-------- Source records

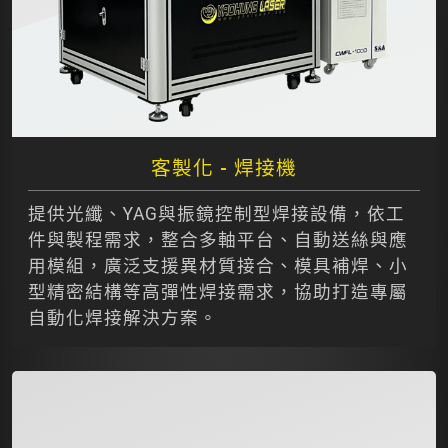
客製化 - 焊接機
提供光纖、YAG與振鏡控制型焊接設備，依工
件與製程需求，整合多軸平台、自動送絲與應
用模組，廣泛支援異材質接合、模具補焊、小
型精密結構等高彈性焊接需求，協助打造專屬
自動化焊接解決方案。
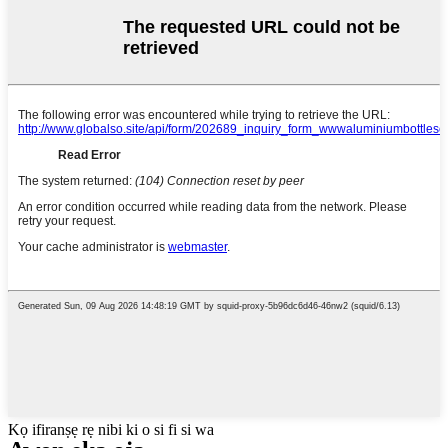
Kọ ifiranṣẹ rẹ nibi ki o si fi si wa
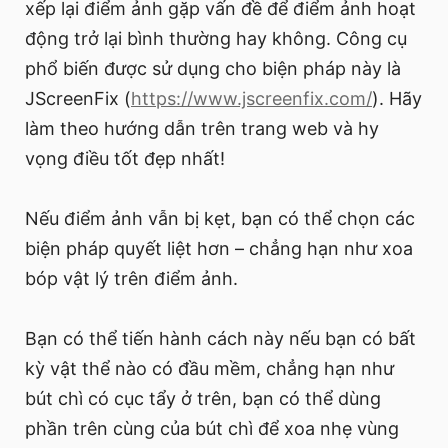
xếp lại điểm ảnh gặp vấn đề để điểm ảnh hoạt
động trở lại bình thường hay không. Công cụ
phổ biến được sử dụng cho biện pháp này là
JScreenFix (
https://www.jscreenfix.com/
). Hãy
làm theo hướng dẫn trên trang web và hy
vọng điều tốt đẹp nhất!
Nếu điểm ảnh vẫn bị kẹt, bạn có thể chọn các
biện pháp quyết liệt hơn – chẳng hạn như xoa
bóp vật lý trên điểm ảnh.
Bạn có thể tiến hành cách này nếu bạn có bất
kỳ vật thể nào có đầu mềm, chẳng hạn như
bút chì có cục tẩy ở trên, bạn có thể dùng
phần trên cùng của bút chì để xoa nhẹ vùng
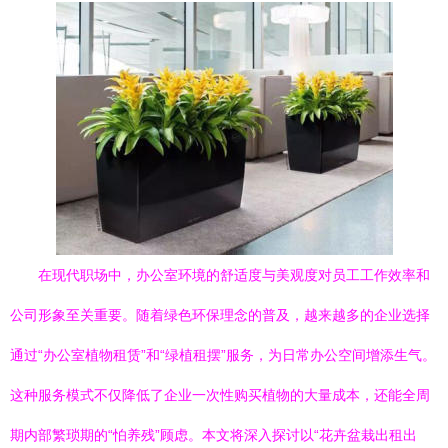
在现代职场中，办公室环境的舒适度与美观度对员工工作效率和
公司形象至关重要。随着绿色环保理念的普及，越来越多的企业选择
通过“办公室植物租赁”和“绿植租摆”服务，为日常办公空间增添生气。
这种服务模式不仅降低了企业一次性购买植物的大量成本，还能全周
期内部繁琐期的“怕养残”顾虑。本文将深入探讨以“花卉盆栽出租出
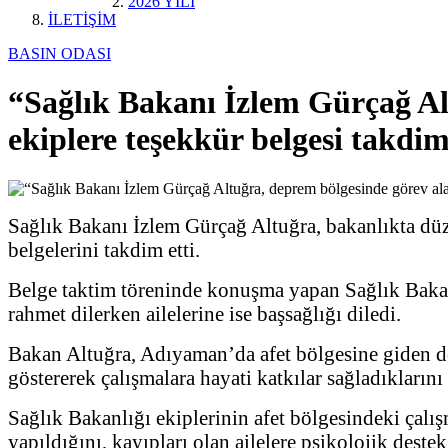
2026 YILI
İLETİŞİM
BASIN ODASI
“Sağlık Bakanı İzlem Gürçağ Al
ekiplere teşekkür belgesi takdim
Sağlık Bakanı İzlem Gürçağ Altuğra, bakanlıkta düz
belgelerini takdim etti.
Belge taktim töreninde konuşma yapan Sağlık Bakan
rahmet dilerken ailelerine ise başsağlığı diledi.
Bakan Altuğra, Adıyaman’da afet bölgesine giden do
göstererek çalışmalara hayati katkılar sağladıklarını
Sağlık Bakanlığı ekiplerinin afet bölgesindeki çalış
yapıldığını, kayıpları olan ailelere psikolojik destek 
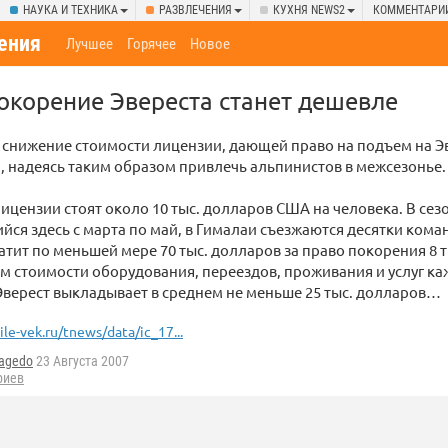
НАУКА И ТЕХНИКА
РАЗВЛЕЧЕНИЯ
КУХНЯ NEWS2
КОММЕНТАРИ
ения
Лучшее
Горячее
Новое
окорение Эвереста станет дешевле
снижение стоимости лицензии, дающей право на подъем на Э
, надеясь таким образом привлечь альпинистов в межсезонье.
лицензии стоят около 10 тыс. долларов США на человека. В се
я здесь с марта по май, в Гималаи съезжаются десятки кома
атит по меньшей мере 70 тыс. долларов за право покорения 8 т
том стоимости оборудования, переездов, проживания и услуг
Эверест выкладывает в среднем не меньше 25 тыс. долларов…
le-vek.ru/tnews/data/ic_17...
agedo
23 Августа 2007
риев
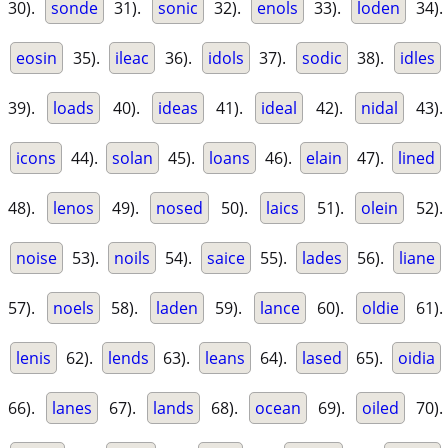
30).
sonde
31).
sonic
32).
enols
33).
loden
34).
eosin
35).
ileac
36).
idols
37).
sodic
38).
idles
39).
loads
40).
ideas
41).
ideal
42).
nidal
43).
icons
44).
solan
45).
loans
46).
elain
47).
lined
48).
lenos
49).
nosed
50).
laics
51).
olein
52).
noise
53).
noils
54).
saice
55).
lades
56).
liane
57).
noels
58).
laden
59).
lance
60).
oldie
61).
lenis
62).
lends
63).
leans
64).
lased
65).
oidia
66).
lanes
67).
lands
68).
ocean
69).
oiled
70).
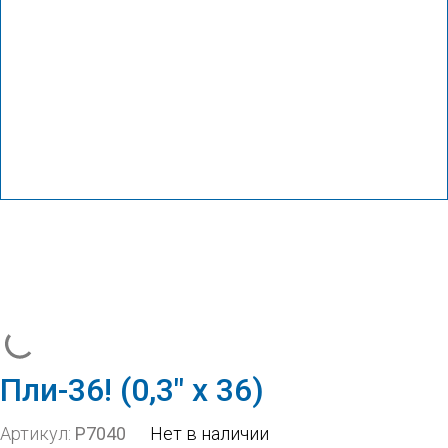
Пли-36! (0,3″ х 36)
Артикул:
Р7040
Нет в наличии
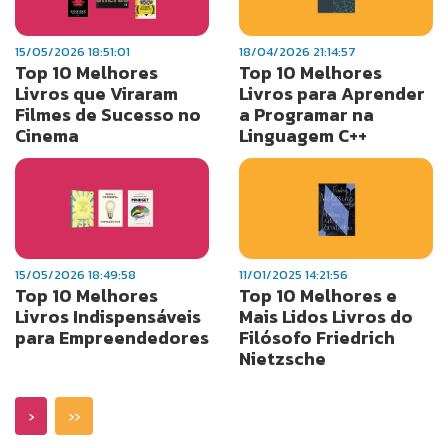
15/05/2026 18:51:01
18/04/2026 21:14:57
Top 10 Melhores
Top 10 Melhores
Livros que Viraram
Livros para Aprender
Filmes de Sucesso no
a Programar na
Cinema
Linguagem C++
15/05/2026 18:49:58
11/01/2025 14:21:56
Top 10 Melhores
Top 10 Melhores e
Livros Indispensáveis
Mais Lidos Livros do
para Empreendedores
Filósofo Friedrich
Nietzsche
›
››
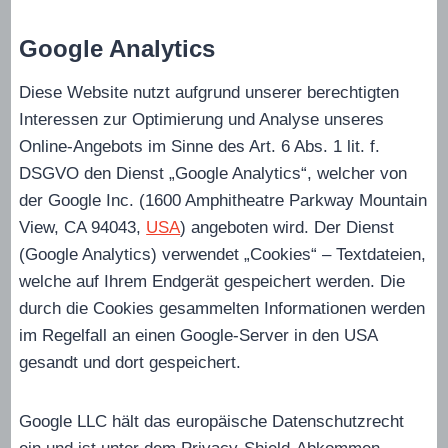
Google Analytics
Diese Website nutzt aufgrund unserer berechtigten
Interessen zur Optimierung und Analyse unseres
Online-Angebots im Sinne des Art. 6 Abs. 1 lit. f.
DSGVO den Dienst „Google Analytics“, welcher von
der Google Inc. (1600 Amphitheatre Parkway Mountain
View, CA 94043,
USA
) angeboten wird. Der Dienst
(Google Analytics) verwendet „Cookies“ – Textdateien,
welche auf Ihrem Endgerät gespeichert werden. Die
durch die Cookies gesammelten Informationen werden
im Regelfall an einen Google-Server in den USA
gesandt und dort gespeichert.
Google LLC hält das europäische Datenschutzrecht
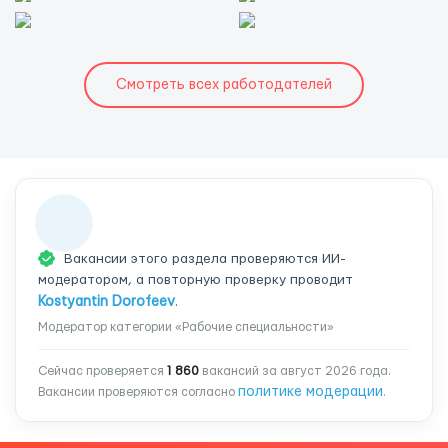
Смотреть всех работодателей
Вакансии этого раздела проверяются ИИ-
модератором, а повторную проверку проводит
Kostyantin Dorofeev
.
Модератор категории «Рабочие специальности»
Сейчас проверяется
1 860
вакансий за август 2026 года.
политике модерации
Вакансии проверяются согласно
.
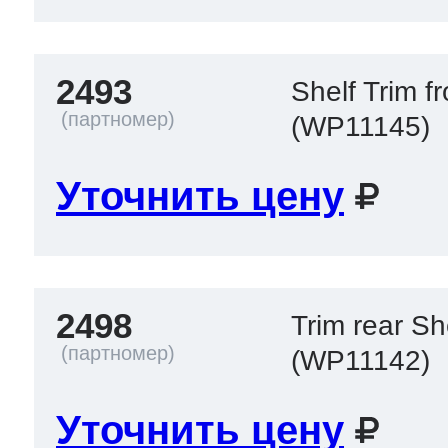
2493
Shelf Trim fr
(WP11145)
Уточнить цену
2498
Trim rear S
(WP11142)
Уточнить цену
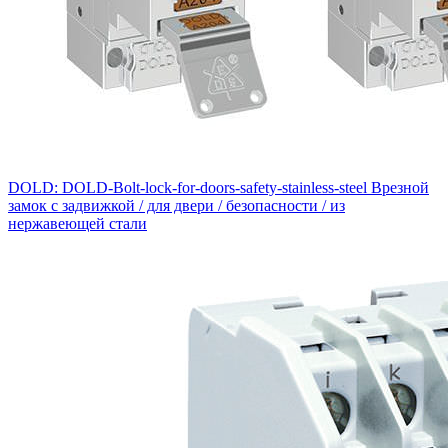
DOLD: DOLD-Bolt-lock-for-doors-safety-stainless-steel Врезной
замок с задвижкой / для двери / безопасности / из
нержавеющей стали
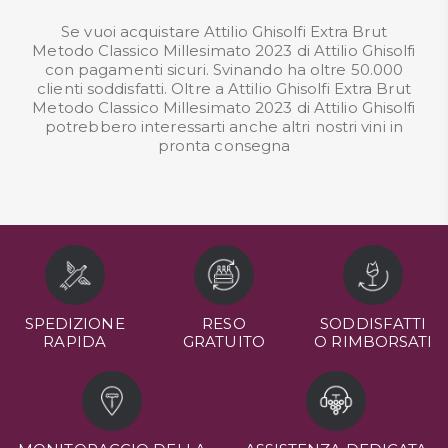
Se vuoi acquistare Attilio Ghisolfi Extra Brut
Metodo Classico Millesimato 2023 di Attilio Ghisolfi
con pagamenti sicuri. Svinando ha oltre 50.000
clienti soddisfatti. Oltre a Attilio Ghisolfi Extra Brut
Metodo Classico Millesimato 2023 di Attilio Ghisolfi
potrebbero interessarti anche altri nostri
vini in
pronta consegna
SPEDIZIONE
RESO
SODDISFATTI
RAPIDA
GRATUITO
O RIMBORSATI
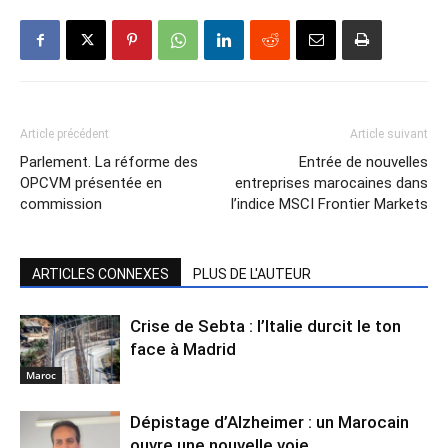
Article précédent
Article suivant
Parlement. La réforme des
Entrée de nouvelles
OPCVM présentée en
entreprises marocaines dans
commission
l’indice MSCI Frontier Markets
ARTICLES CONNEXES
PLUS DE L'AUTEUR
Crise de Sebta : l’Italie durcit le ton
face à Madrid
Maroc
Dépistage d’Alzheimer : un Marocain
ouvre une nouvelle voie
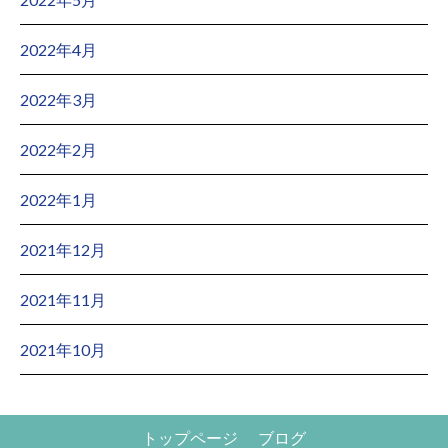
2022年4月
2022年3月
2022年2月
2022年1月
2021年12月
2021年11月
2021年10月
トップページ
ブログ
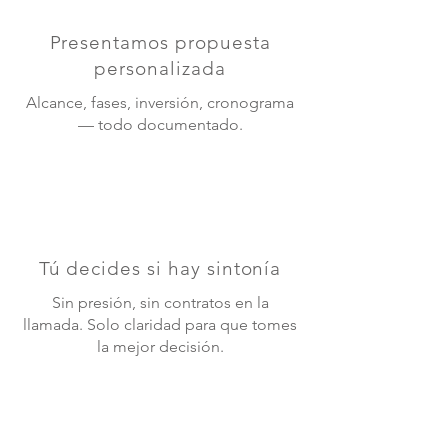
Presentamos propuesta
personalizada
Alcance, fases, inversión, cronograma
— todo documentado.
Tú decides si hay sintonía
Sin presión, sin contratos en la
llamada. Solo claridad para que tomes
la mejor decisión.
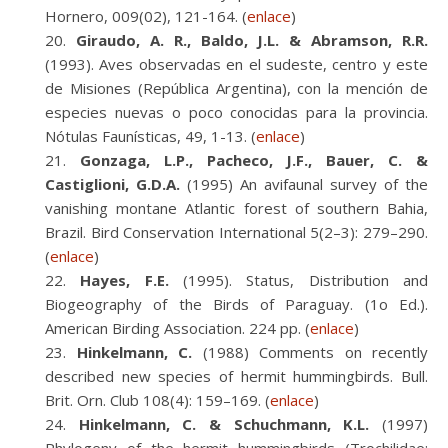
Hornero, 009(02), 121-164. (
enlace
)
Giraudo, A. R., Baldo, J.L. & Abramson, R.R.
(1993). Aves observadas en el sudeste, centro y este
de Misiones (República Argentina), con la mención de
especies nuevas o poco conocidas para la provincia.
Nótulas Faunísticas, 49, 1-13. (
enlace
)
Gonzaga, L.P., Pacheco, J.F., Bauer, C. &
Castiglioni, G.D.A.
(1995) An avifaunal survey of the
vanishing montane Atlantic forest of southern Bahia,
Brazil. Bird Conservation International 5(2–3): 279–290.
(
enlace
)
Hayes, F.E.
(1995). Status, Distribution and
Biogeography of the Birds of Paraguay. (1o Ed.).
American Birding Association. 224 pp. (
enlace
)
Hinkelmann, C.
(1988) Comments on recently
described new species of hermit hummingbirds. Bull.
Brit. Orn. Club 108(4): 159–169. (
enlace
)
Hinkelmann, C. & Schuchmann, K.L.
(1997)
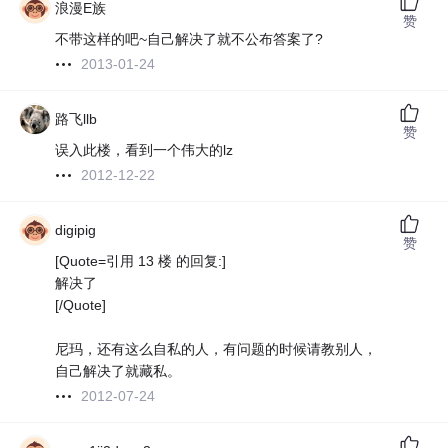
浪漫E族
赞
不带这样的吧~自己解决了就不公布答案了?
2013-01-24
路飞llb
赞
误入此楼，看到一个伟大的lz
2012-12-22
digipig
赞
[Quote=引用 13 楼 的回复:]
解决了
[/Quote]
尼玛，还有这么自私的人，有问题的时候请教别人，
自己解决了就藏私。
2012-07-24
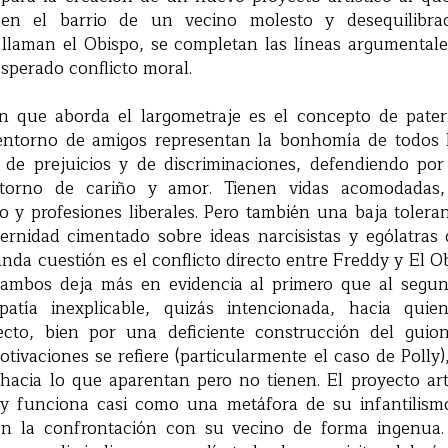
 en el barrio de un vecino molesto y desequilibra
llaman el Obispo, se completan las líneas argumentales
esperado conflicto moral.
n que aborda el largometraje es el concepto de pate
entorno de amigos representan la bonhomía de todos l
de prejuicios y de discriminaciones, defendiendo po
torno de cariño y amor. Tienen vidas acomodadas, 
 y profesiones liberales. Pero también una baja tolera
ernidad cimentado sobre ideas narcisistas y ególatras
da cuestión es el conflicto directo entre Freddy y El O
 ambos deja más en evidencia al primero que al segun
patía inexplicable, quizás intencionada, hacia quie
recto, bien por una deficiente construcción del guio
tivaciones se refiere (particularmente el caso de Polly
o hacia lo que aparentan pero no tienen. El proyecto ar
y funciona casi como una metáfora de su infantilismo
en la confrontación con su vecino de forma ingenua. 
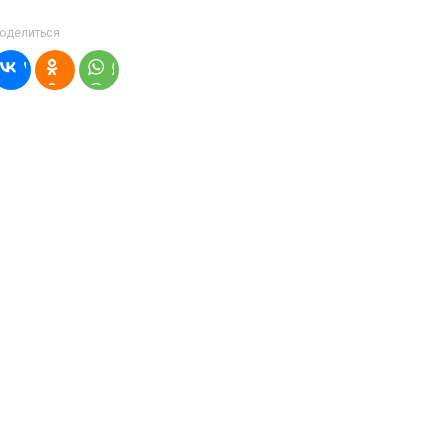
оделиться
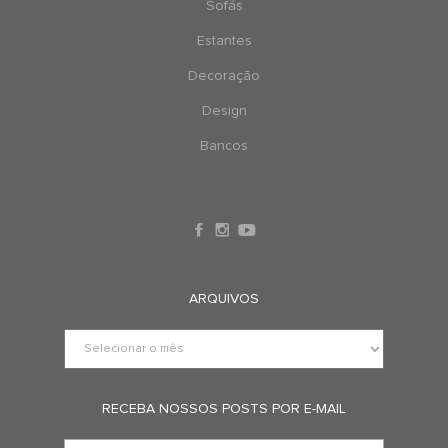
Sofás
Estantes
Decoração
Design
Bancos
ARQUIVOS
RECEBA NOSSOS POSTS POR E-MAIL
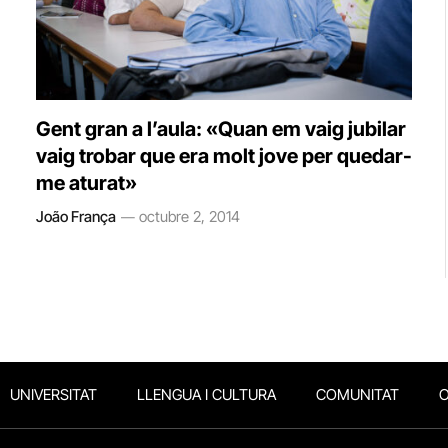
Gent gran a l’aula: «Quan em vaig jubilar
vaig trobar que era molt jove per quedar-
me aturat»
João França
octubre 2, 2014
UNIVERSITAT
LLENGUA I CULTURA
COMUNITAT
O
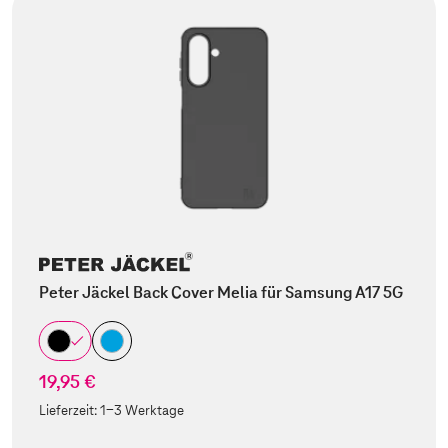
Peter Jäckel Back Cover Melia für Samsung A17 5G
19,95 €
Lieferzeit:
1-3 Werktage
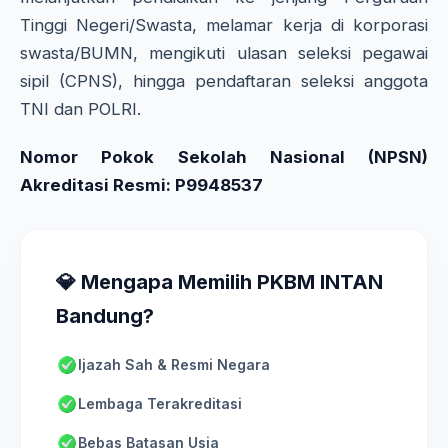
Tinggi Negeri/Swasta, melamar kerja di korporasi
swasta/BUMN, mengikuti ulasan seleksi pegawai
sipil (CPNS), hingga pendaftaran seleksi anggota
TNI dan POLRI.
Nomor Pokok Sekolah Nasional (NPSN)
Akreditasi Resmi: P9948537
💎 Mengapa Memilih PKBM INTAN
Bandung?
Ijazah Sah & Resmi Negara
Lembaga Terakreditasi
Bebas Batasan Usia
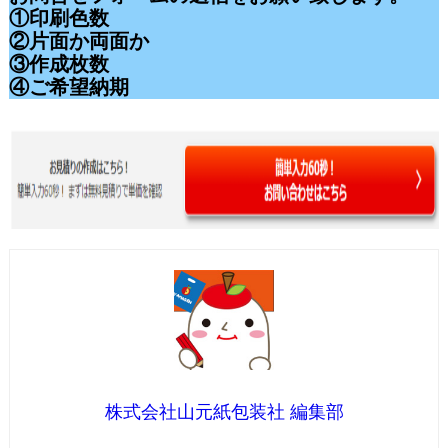
①印刷色数
②片面か両面か
③作成枚数
④ご希望納期
株式会社山元紙包装社 編集部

----------------

Prompt: Some lines contain the word "Altuğra". Pull each one out of the listing.

Reply to the task:
Sağlık Bakanı İzlem Gürçağ Altuğra, bakanlıkta düz
Bakan Altuğra, Adıyaman’da afet bölgesine giden do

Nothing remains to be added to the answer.